From the entries that follow, report every line in which "MiniLED" occurs.

-- DATASET ENTRIES follows --

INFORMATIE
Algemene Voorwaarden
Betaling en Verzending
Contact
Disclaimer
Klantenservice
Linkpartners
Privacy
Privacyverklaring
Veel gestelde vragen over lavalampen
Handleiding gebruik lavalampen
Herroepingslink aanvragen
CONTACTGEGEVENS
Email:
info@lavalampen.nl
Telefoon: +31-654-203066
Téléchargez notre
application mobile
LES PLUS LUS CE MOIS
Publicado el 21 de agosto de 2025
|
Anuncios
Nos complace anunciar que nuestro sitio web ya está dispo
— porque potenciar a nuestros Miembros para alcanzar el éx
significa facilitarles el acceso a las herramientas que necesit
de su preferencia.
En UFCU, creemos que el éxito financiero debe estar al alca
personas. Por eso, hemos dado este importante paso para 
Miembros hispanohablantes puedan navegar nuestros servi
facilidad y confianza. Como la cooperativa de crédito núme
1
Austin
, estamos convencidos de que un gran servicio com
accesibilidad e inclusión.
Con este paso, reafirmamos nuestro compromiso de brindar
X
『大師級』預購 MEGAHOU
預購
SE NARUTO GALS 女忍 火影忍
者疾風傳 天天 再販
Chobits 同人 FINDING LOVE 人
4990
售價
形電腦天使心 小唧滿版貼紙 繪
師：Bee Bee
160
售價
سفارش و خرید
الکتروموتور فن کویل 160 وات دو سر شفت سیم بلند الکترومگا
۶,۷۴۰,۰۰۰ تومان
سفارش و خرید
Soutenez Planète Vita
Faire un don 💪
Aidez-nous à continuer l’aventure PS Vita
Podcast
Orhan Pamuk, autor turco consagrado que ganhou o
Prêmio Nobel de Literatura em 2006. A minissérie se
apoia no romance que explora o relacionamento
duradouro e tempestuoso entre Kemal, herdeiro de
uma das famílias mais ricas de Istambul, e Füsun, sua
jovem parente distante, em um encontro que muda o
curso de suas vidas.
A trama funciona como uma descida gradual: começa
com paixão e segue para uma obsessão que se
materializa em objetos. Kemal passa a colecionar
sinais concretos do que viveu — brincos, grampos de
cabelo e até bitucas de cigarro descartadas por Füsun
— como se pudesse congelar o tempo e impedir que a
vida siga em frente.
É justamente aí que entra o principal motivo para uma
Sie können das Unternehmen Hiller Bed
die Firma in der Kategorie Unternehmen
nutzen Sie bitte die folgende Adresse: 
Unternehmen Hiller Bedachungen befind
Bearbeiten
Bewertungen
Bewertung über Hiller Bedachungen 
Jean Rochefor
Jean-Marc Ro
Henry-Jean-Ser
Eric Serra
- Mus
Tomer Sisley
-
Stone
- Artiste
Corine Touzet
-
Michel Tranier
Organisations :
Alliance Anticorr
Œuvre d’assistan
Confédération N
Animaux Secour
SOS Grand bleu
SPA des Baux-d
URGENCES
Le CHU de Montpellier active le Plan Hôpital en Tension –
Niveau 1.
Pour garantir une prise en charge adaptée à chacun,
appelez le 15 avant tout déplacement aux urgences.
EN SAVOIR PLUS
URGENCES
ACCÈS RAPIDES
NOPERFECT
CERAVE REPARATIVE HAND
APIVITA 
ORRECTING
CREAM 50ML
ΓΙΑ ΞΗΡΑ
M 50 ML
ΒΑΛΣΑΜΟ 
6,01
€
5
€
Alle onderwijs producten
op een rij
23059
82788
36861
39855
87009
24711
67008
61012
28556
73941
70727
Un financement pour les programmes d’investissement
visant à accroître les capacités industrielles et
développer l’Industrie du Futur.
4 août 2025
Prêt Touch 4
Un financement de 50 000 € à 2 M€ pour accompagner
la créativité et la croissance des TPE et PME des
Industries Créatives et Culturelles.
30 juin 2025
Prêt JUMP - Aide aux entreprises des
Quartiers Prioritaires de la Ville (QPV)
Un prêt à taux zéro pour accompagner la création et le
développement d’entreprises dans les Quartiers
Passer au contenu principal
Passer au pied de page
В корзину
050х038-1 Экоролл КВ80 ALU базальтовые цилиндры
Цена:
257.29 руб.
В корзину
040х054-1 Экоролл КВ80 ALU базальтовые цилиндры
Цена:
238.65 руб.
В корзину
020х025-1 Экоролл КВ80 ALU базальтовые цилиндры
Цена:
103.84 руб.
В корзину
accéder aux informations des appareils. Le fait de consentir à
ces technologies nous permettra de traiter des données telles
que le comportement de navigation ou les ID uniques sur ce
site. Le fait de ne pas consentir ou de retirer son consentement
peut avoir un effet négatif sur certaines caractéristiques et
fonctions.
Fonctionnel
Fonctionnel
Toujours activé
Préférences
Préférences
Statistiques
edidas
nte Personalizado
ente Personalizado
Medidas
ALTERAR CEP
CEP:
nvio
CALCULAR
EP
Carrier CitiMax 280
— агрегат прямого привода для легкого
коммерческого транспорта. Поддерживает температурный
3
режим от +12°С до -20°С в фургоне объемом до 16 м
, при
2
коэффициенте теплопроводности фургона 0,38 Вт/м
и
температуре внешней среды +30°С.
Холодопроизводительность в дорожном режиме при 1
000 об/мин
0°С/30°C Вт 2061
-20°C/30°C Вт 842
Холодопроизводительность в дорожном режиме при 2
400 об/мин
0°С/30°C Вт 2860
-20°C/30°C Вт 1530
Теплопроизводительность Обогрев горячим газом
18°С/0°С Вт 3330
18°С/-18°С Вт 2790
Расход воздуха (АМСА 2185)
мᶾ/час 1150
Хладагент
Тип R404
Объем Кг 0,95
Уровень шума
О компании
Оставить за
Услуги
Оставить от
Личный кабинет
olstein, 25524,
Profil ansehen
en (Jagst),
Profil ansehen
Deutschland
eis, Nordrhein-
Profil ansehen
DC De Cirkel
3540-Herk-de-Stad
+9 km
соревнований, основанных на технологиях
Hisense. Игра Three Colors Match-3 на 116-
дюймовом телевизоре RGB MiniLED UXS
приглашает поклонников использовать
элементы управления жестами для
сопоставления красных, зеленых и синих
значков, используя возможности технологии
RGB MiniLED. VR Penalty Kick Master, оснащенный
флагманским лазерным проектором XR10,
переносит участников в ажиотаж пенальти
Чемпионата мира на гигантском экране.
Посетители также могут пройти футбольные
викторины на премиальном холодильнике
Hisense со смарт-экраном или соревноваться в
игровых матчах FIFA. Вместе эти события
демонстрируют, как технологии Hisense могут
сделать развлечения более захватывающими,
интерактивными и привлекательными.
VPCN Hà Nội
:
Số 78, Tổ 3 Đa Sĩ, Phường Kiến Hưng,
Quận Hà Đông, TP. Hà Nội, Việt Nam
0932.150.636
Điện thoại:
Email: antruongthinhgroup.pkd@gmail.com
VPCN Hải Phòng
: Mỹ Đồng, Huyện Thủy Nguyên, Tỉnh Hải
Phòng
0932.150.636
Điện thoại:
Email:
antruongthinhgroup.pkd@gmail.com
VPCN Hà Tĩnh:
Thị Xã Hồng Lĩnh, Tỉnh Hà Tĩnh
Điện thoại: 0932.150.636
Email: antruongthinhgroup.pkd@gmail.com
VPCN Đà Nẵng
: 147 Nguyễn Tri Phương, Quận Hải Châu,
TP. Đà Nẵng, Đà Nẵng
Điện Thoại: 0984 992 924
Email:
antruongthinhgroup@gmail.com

-- DATASET ENTRIES concluded --

**WRITTEN ANSWER:**
дюймовом телевизоре RGB MiniLED UXS
RGB MiniLED. VR Penalty Kick Master, оснащенный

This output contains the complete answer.